Because I value thoughtful, well-written, and well-reasoned work more than absolute deadlines, the due dates for most assignments are intentionally flexible. Unless otherwise specified, there is no penalty for turning in an assignment late if I am still in the process of grading the assignment; however, once I finish grading a set of assignments, any missing work receives a grade of zero (no exceptions).
Flexibility in due dates is not a license to procrastinate. To make this policy work requires communication. If you need additional time, then you must meet with me before the assignment's due date so that you can show me the work you have completed and explain what work remains and when you believe you will be prepared to turn in the assignment. Together we will work on a reasonable extension.
Note: The due dates for some laboratory work have absolute deadlines.
A textbook is a poor substitute for the active learning that takes place in classroom. Although attendance for class sessions is not required, I encourage you to take advantage of our time together by engaging fully with the material and with your classmates during class. Whether you miss class for a legitimate reason or simply need a day off, it is your responsibility to know and to understand the material covered that day. Ask a classmate for a copy of his or her notes and visit the course website for copies of any handouts. Please note that we cannot take class time to review material for students who miss class.

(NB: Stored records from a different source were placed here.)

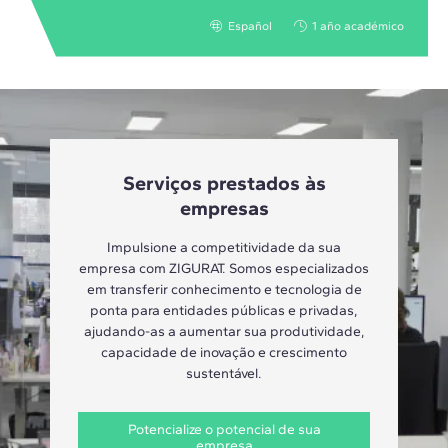
Español
1 año académico
Serviços prestados às
empresas
Impulsione a competitividade da sua
empresa com ZIGURAT. Somos especializados
em transferir conhecimento e tecnologia de
ponta para entidades públicas e privadas,
ajudando-as a aumentar sua produtividade,
capacidade de inovação e crescimento
sustentável.
Potencialize o potencial de sua
empresa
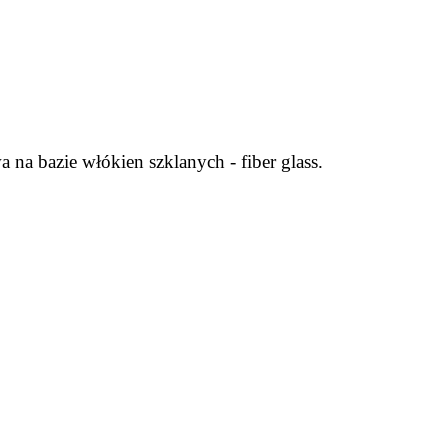
a bazie włókien szklanych - fiber glass.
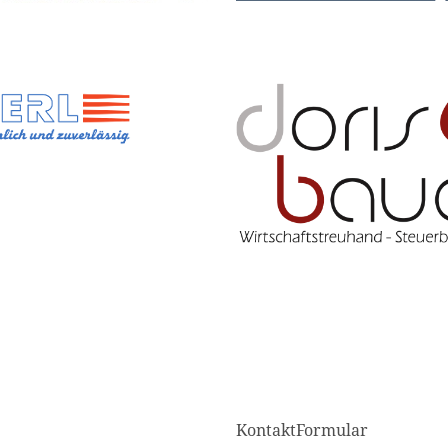
KontaktFormular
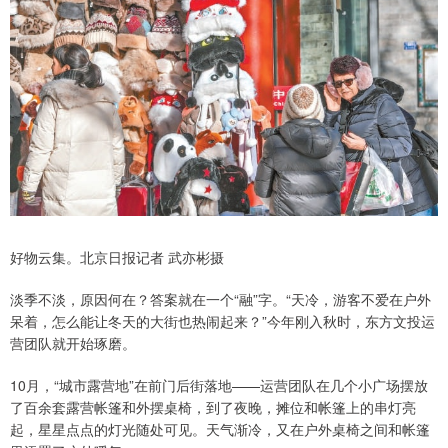
好物云集。北京日报记者 武亦彬摄
淡季不淡，原因何在？答案就在一个“融”字。“天冷，游客不爱在户外
呆着，怎么能让冬天的大街也热闹起来？”今年刚入秋时，东方文投运
营团队就开始琢磨。
10月，“城市露营地”在前门后街落地——运营团队在几个小广场摆放
了百余套露营帐篷和外摆桌椅，到了夜晚，摊位和帐篷上的串灯亮
起，星星点点的灯光随处可见。天气渐冷，又在户外桌椅之间和帐篷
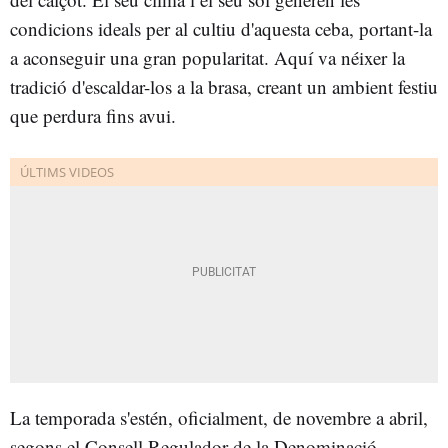
condicions ideals per al cultiu d'aquesta ceba, portant-la
a aconseguir una gran popularitat. Aquí va néixer la
tradició d'escaldar-los a la brasa, creant un ambient festiu
que perdura fins avui.
La temporada s'estén, oficialment, de novembre a abril,
segons el Consell Regulador de la Denominació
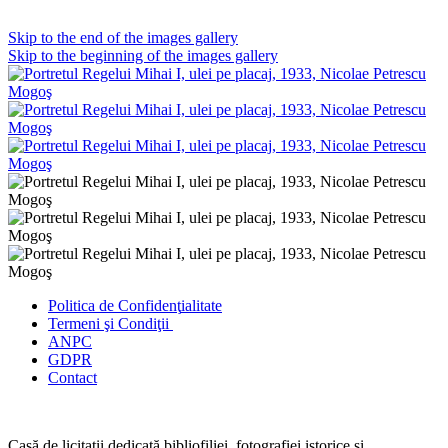
Skip to the end of the images gallery
Skip to the beginning of the images gallery
Politica de Confidenţ
ialitate
Termeni şi Condiţii
ANPC
GDPR
Contact
Casă de licitaţii dedicată bibliofiliei, fotografiei istorice şi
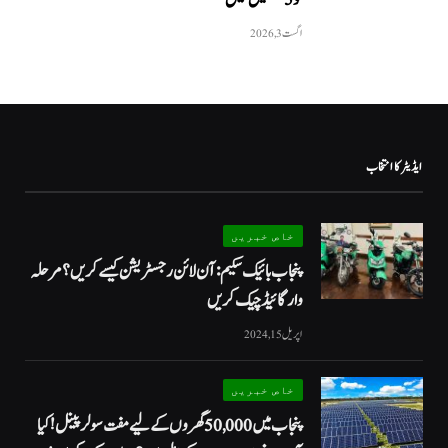
اگست 3, 2026
ایڈیٹر کا انتخاب
خاص خبریں
پنجاب بائیک سکیم: آن لائن رجسٹریشن کیسے کریں؟ مرحلہ
وار گائیڈ چیک کریں
اپریل 15, 2024
خاص خبریں
پنجاب میں 50,000 گھروں کے لیے مفت سولر پینل! کیا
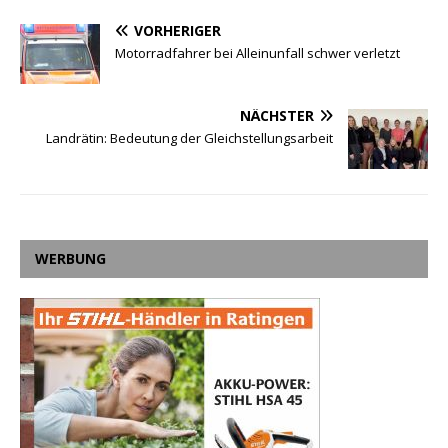
VORHERIGER
Motorradfahrer bei Alleinunfall schwer verletzt
NÄCHSTER
Landrätin: Bedeutung der Gleichstellungsarbeit
WERBUNG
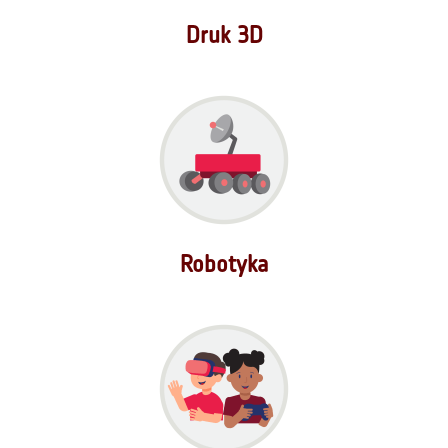
Druk 3D
Robotyka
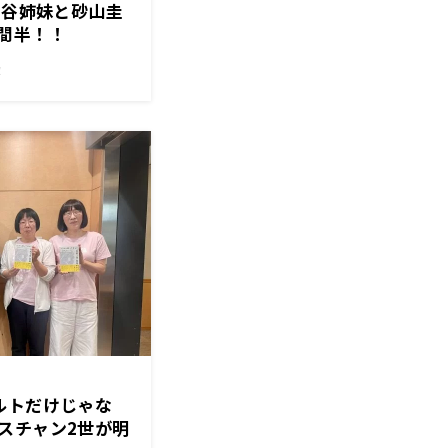
ヶ谷姉妹と砂山圭
間半！！
！
ルトだけじゃな
スチャン2世が明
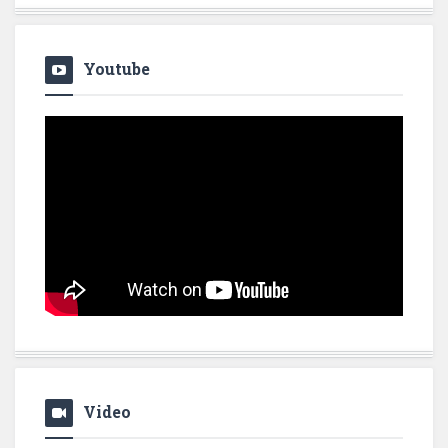
Youtube
Video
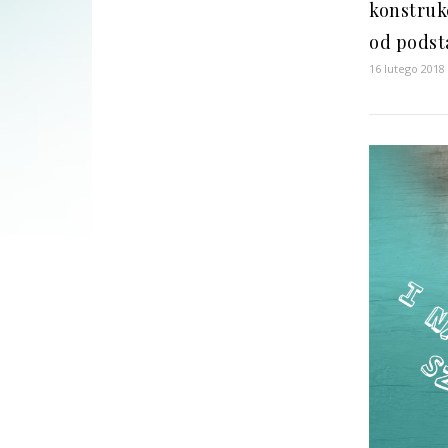
konstrukc
od pods
16 lutego 2018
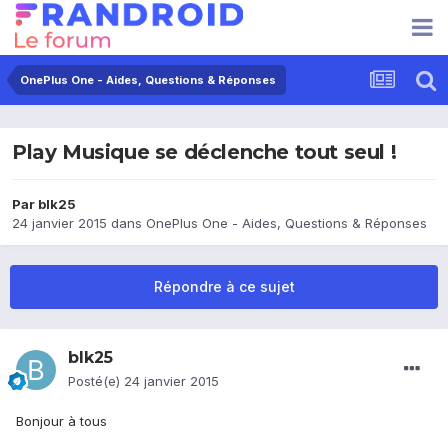
OnePlus One - Aides, Questions & Réponses
Play Musique se déclenche tout seul !
Par
blk25
24 janvier 2015
dans
OnePlus One - Aides, Questions & Réponses
Répondre à ce sujet
blk25
Posté(e)
24 janvier 2015
Bonjour à tous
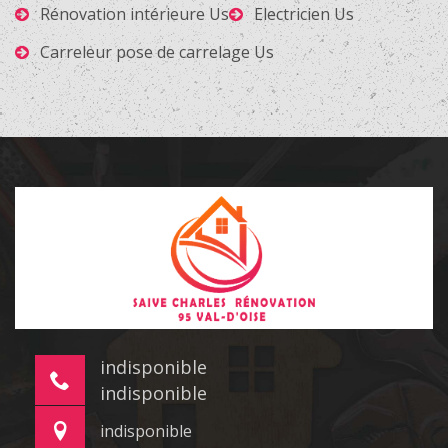
Rénovation intérieure Us
Electricien Us
Carreleur pose de carrelage Us
indisponible
indisponible
indisponible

You are expected to attend all lab sessions and failing to do so will affect your final grade; see the note above in the section on grades. You should not assume that it is possible to make up lab work at a different time.
Although you may make frequent use of external resources (e.g. the internet, the library, other students) when an completing assignment it is important that the work you submit represents your understanding of the assignment and your work. A failure to do so is unethical and a serious breach of academic integrity. Be sure to review DePauw's guidelines for academic integrity, which are included in the Student Handbook; in particular, review the examples of plagiarism. Although often unintentional, plagiarism nevertheless is a serious violation and can result in a significant reduction in your grade for an assignment or for the course.

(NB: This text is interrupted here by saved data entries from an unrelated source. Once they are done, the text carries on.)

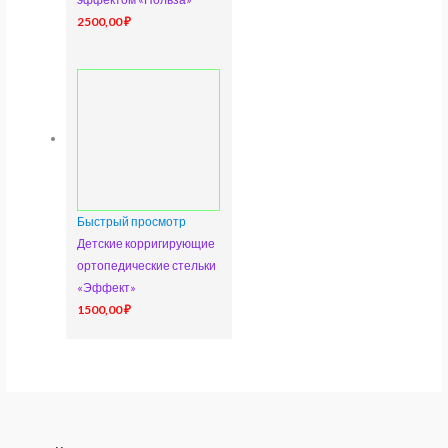
2500,00
₽
Быстрый просмотр
Детские корригирующие
ортопедические стельки
«Эффект»
1500,00
₽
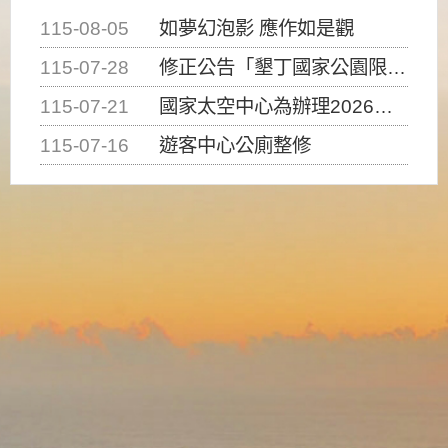
115-08-05
如夢幻泡影 應作如是觀
115-07-28
修正公告「墾丁國家公園限制水域遊憩活動之種類、範圍、時間及行為」，自即日生效。
115-07-21
國家太空中心為辦理2026台灣盃火箭競賽，陸、海、空域警戒及協調相關事宜，因颱風備案事宜
115-07-16
遊客中心公廁整修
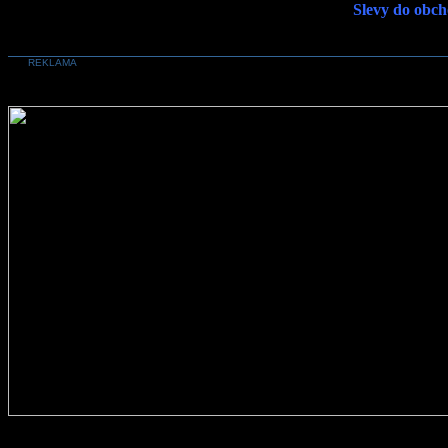
Slevy do obch
REKLAMA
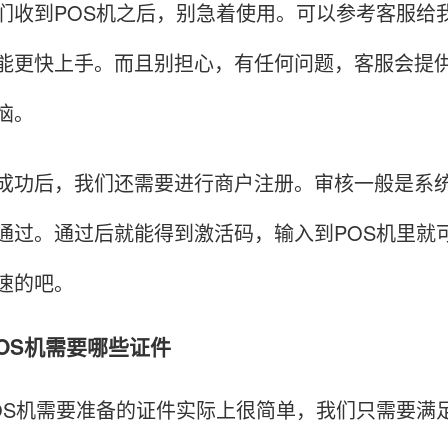
到POS机之后，别急着使用。可以参考客服给我
能更快上手。而且别担心，有任何问题，客服会提
恼。
后，我们还需要进行商户注册。审核一般是系统
通过。通过后就能得到激活码，输入到POS机里就
速的吧。
POS机需要哪些证件
机需要准备的证件实际上很简单，我们只需要满足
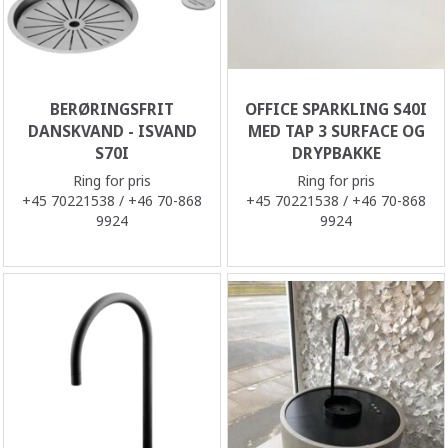
BERØRINGSFRIT
OFFICE SPARKLING S40I
DANSKVAND - ISVAND
MED TAP 3 SURFACE OG
S70I
DRYPBAKKE
Ring for pris
Ring for pris
+45 70221538 / +46 70-868
+45 70221538 / +46 70-868
9924
9924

Be sure to consult with me if you are unsure about any issue concerning academic integrity.
It is the policy and practice of DePauw University to provide reasonable accommodations for students with properly documented disabilities. Written notification from Student Disability Services is required. If you are eligible to receive an accommodation and would like to request it for this course, please contact Student Disability Services. Allow one week advance notice to ensure enough time for reasonable accommodations to be made. Otherwise, it is not guaranteed that the accommodation can be provided on a timely basis. Accommodations are not retroactive. Students who have questions about Student Disability Services or who have, or think they may have, a disability (psychiatric, attentional, learning, vision, hearing, physical, medical, etc.) are invited to contact Student Disability Services for a confidential discussion in Union Building Suite 200 or by phone at 658-6267.

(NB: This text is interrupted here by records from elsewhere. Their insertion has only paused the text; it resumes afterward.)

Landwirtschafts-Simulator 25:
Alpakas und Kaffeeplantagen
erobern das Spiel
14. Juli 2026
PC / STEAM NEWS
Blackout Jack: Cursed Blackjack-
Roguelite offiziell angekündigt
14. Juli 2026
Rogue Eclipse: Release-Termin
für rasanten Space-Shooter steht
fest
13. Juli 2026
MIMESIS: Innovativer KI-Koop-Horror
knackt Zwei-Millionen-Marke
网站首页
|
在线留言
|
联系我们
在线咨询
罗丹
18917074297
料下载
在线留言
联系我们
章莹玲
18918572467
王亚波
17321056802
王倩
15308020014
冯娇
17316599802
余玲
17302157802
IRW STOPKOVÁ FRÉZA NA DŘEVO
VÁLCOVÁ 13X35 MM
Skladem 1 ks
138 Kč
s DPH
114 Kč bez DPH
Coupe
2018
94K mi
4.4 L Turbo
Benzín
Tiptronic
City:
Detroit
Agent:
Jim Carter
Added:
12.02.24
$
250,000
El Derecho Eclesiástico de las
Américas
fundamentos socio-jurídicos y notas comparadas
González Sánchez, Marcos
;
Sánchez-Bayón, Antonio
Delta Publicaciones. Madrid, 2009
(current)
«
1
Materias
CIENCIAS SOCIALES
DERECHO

DePauw accommodates students who are adherents of a religious tradition and wish to fulfill obligations of that religious tradition on holy days. Students are expected to notify their instructors of their intent to fulfill the obligations of their religious tradition well in advance of these days. For the sake of this policy, “holy days” are defined as periods of time in which either activities required by normal class participation are prohibited by a religious tradition, or a special worship obligation is required by a religious tradition.